• _AIM OF THE EXERCISE_: Work through the listing below, copying each line that carries the word "Hari".

• _RECORDS_:
================
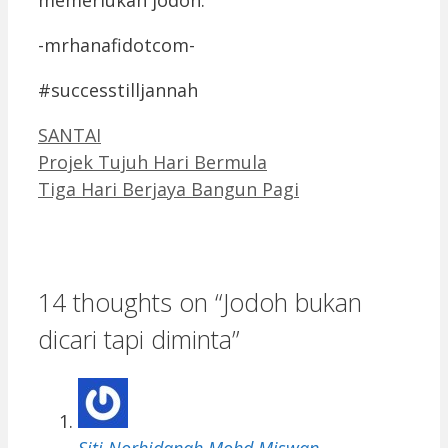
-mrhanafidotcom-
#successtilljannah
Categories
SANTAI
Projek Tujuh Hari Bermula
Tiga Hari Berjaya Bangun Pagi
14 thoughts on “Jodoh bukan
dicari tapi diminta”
================
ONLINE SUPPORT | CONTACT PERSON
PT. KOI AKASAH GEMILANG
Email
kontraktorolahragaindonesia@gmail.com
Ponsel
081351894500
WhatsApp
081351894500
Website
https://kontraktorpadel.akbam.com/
================
• _OUTPUT OF THE TASK_:
Projek Tujuh Hari Bermula
Tiga Hari Berjaya Bangun Pagi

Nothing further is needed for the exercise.